To that end, I'm going to back up and unintentionally sound very sarcastic or condescending. Sorry for that. That's not my intention. I just want to know we're on the same page and that I'm using the right diagram. If you have a test light, use that rather than a voltmeter. In the case of a broken wire, a voltmeter can still pick up a tickle of voltage and give a false reading if there's a little carbon track in that break. A test light is more accurate and faster for this type of test. The test light's ground clip must be on the battery's negative post or on ay paint-free place on the body. Unpainted bolt heads are good too. I like to touch the probe to the battery's positive post or to a few fuses to be sure it's working. Once that bulb lights up, I know the ground clip is making a good contact.

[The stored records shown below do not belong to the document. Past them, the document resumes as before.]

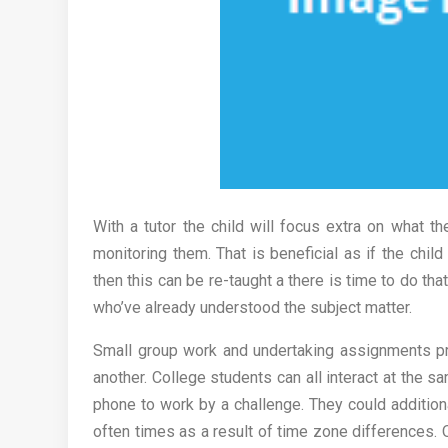
With a tutor the child will focus extra on what th
monitoring them. That is beneficial as if the child
then this can be re-taught a there is time to do tha
who’ve already understood the subject matter.
Small group work and undertaking assignments pro
another. College students can all interact at the s
phone to work by a challenge. They could addition
often times as a result of time zone differences. 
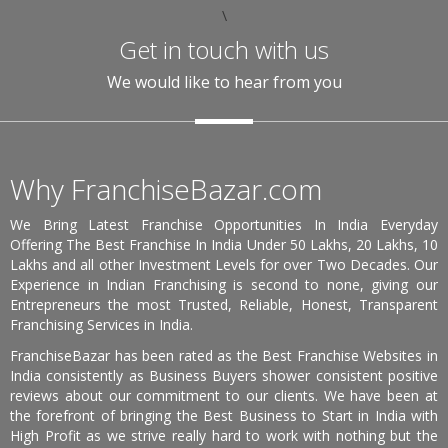
\
Get in touch with us
We would like to hear from you
Why FranchiseBazar.com
We Bring Latest Franchise Opportunities In India Everyday
Offering The Best Franchise In India Under 50 Lakhs, 20 Lakhs, 10
Lakhs and all other Investment Levels for over Two Decades. Our
Experience in Indian Franchising is second to none, giving our
Entrepreneurs the most Trusted, Reliable, Honest, Transparent
Franchising Services in India.
FranchiseBazar has been rated as the Best Franchise Websites in
India consistently as Business Buyers shower consistent positive
reviews about our commitment to our clients. We have been at
the forefront of bringing the Best Business to Start in India with
High Profit as we strive really hard to work with nothing but the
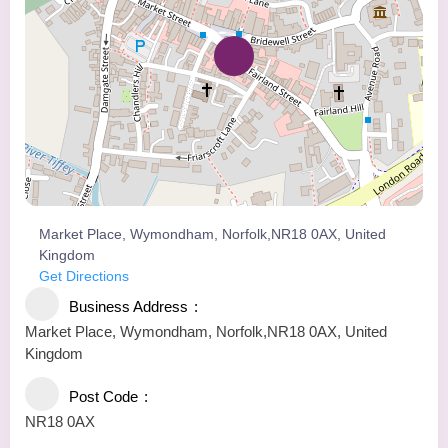
Market Place, Wymondham, Norfolk,NR18 0AX, United
Kingdom
Get Directions
Business Address
Market Place, Wymondham, Norfolk,NR18 0AX, United
Kingdom
Post Code
NR18 0AX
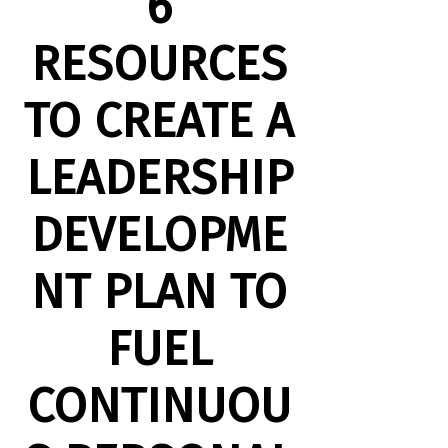
6
RESOURCES
TO CREATE A
LEADERSHIP
DEVELOPME
NT PLAN TO
FUEL
CONTINUOU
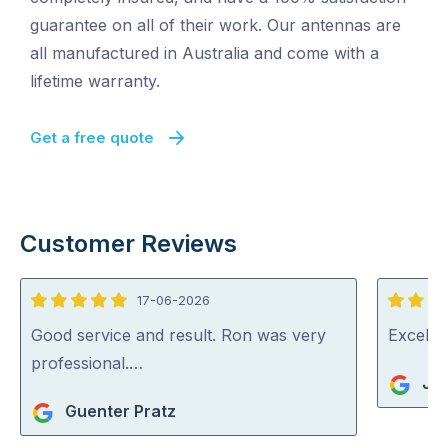
guarantee on all of their work. Our antennas are
all manufactured in Australia and come with a
lifetime warranty.
Get a free quote
Customer Reviews
17-06-2026
5
5
out
out
Good service and result. Ron was very
Excelle
of
of
professional.…
Jo
5
5
Guenter Pratz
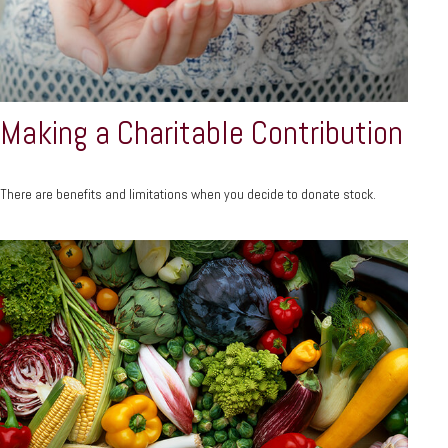
Making a Charitable Contribution
There are benefits and limitations when you decide to donate stock.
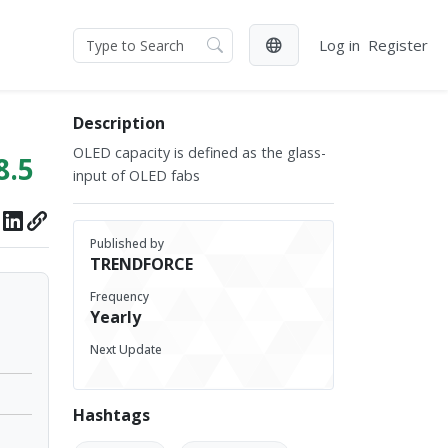
Log in
Register
Description
OLED capacity is defined as the glass-
8.5
input of OLED fabs
Published by
TRENDFORCE
Frequency
Yearly
Next Update
Hashtags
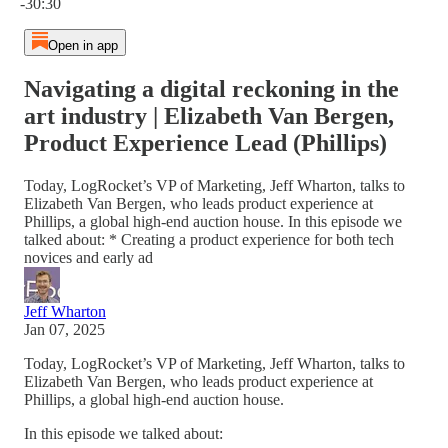
-30:30
Open in app
Navigating a digital reckoning in the
art industry | Elizabeth Van Bergen,
Product Experience Lead (Phillips)
Today, LogRocket’s VP of Marketing, Jeff Wharton, talks to
Elizabeth Van Bergen, who leads product experience at
Phillips, a global high-end auction house. In this episode we
talked about: * Creating a product experience for both tech
novices and early ad
Jeff Wharton
Jan 07, 2025
Today, LogRocket’s VP of Marketing, Jeff Wharton, talks to
Elizabeth Van Bergen, who leads product experience at
Phillips, a global high-end auction house.
In this episode we talked about:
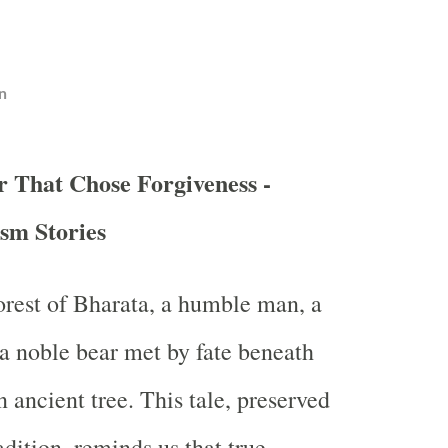
n
r That Chose Forgiveness -
sm Stories
forest of Bharata, a humble man, a
 a noble bear met by fate beneath
 ancient tree. This tale, preserved
adition, reminds us that true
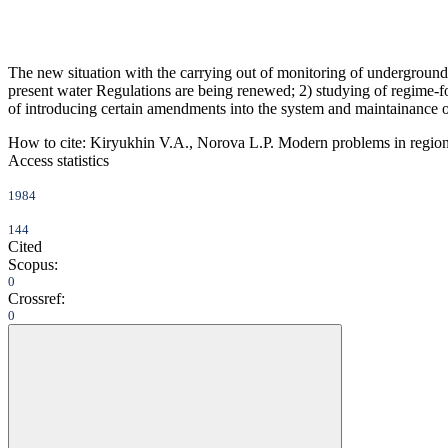
The new situation with the carrying out of monitoring of underground
present water Regulations are being renewed; 2) studying of regime-for
of introducing certain amendments into the system and maintainance 
How to cite:
Kiryukhin V.A., Norova L.P. Modern problems in region
Access statistics
1984
144
Cited
Scopus:
0
Crossref:
0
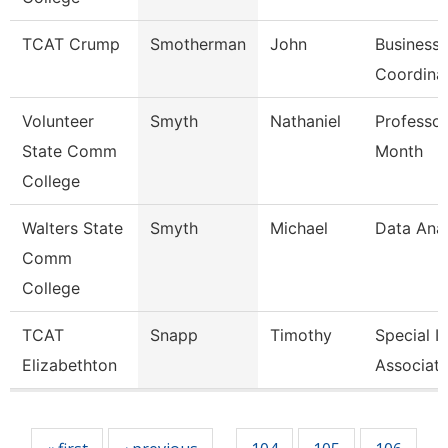
TCAT Crump
Smotherman
John
Business 
Coordina
Volunteer
Smyth
Nathaniel
Professor
State Comm
Month
College
Walters State
Smyth
Michael
Data Anal
Comm
College
TCAT
Snapp
Timothy
Special I
Elizabethton
Associate
Pages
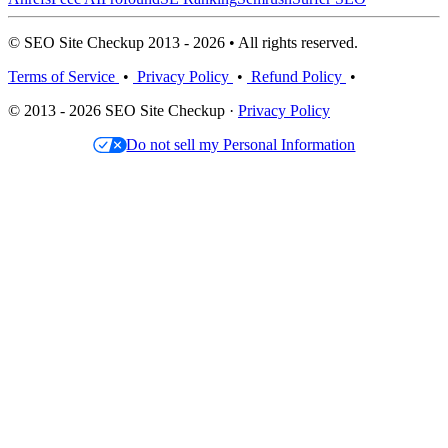
© SEO Site Checkup 2013 - 2026 • All rights reserved.
Terms of Service
•
Privacy Policy
•
Refund Policy
•
© 2013 - 2026 SEO Site Checkup ·
Privacy Policy
Do not sell my Personal Information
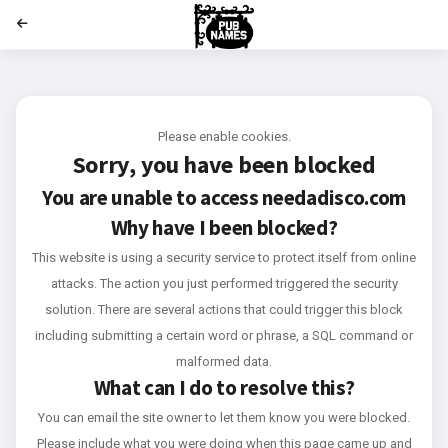
';
Please enable cookies.
Sorry, you have been blocked
You are unable to access
needadisco.com
Why have I been blocked?
This website is using a security service to protect itself from online
attacks. The action you just performed triggered the security
solution. There are several actions that could trigger this block
including submitting a certain word or phrase, a SQL command or
malformed data.
What can I do to resolve this?
You can email the site owner to let them know you were blocked.
Please include what you were doing when this page came up and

I just went and looked at all the variations of this circuit, and I'm starting to think I'm using the wrong one. You said you don't have daytime running lamps and you don't have the auto-off feature. That is the only diagram that shows two relay terminals having 12 volts all the time. You're telling me only one terminal has 12 volts, and that is what could happen on the other two circuits. To add even more misery, they show differences for the daytime head lamps depending on whether the car is a "DX", an "EX", or an "LX", so you might have to tell me that too.
I see now there are only three variations, not four like I said earlier. The options are you can have only daytime running lamps, only auto-off feature, or neither of those options. You can't have both options. Both optional circuits have two different circuits feeding those two relay terminals. That would explain why you only are finding 12 volts on one terminal. If you do have one of these options, I'm going to have to visit my local Honda dealer to learn what all the abbreviations mean on the diagram, and how those computers are supposed to be diagnosed. It's 3:00 a.M. Where I am right now and I've been up for over 37 hours, ... Oh, wait. It's Sunday and they're closed. I should be navigating again by Monday!
One more tidbit. The diagrams don't list terminal numbers for the relays. If the relay in this picture is the same as the most common ones, the two terminals on the right are for the contacts. That's terminals 3 and 5 shown on the side of the relay. Check if you have numbers molded in the plastic next to the terminals and if those numbers agree. If they agree, verify again which one has 12 volts with all switches turned off. If a second terminal also has 12 volts, it's going to be on terminal 1 or 2. Those are the two on the left of the picture.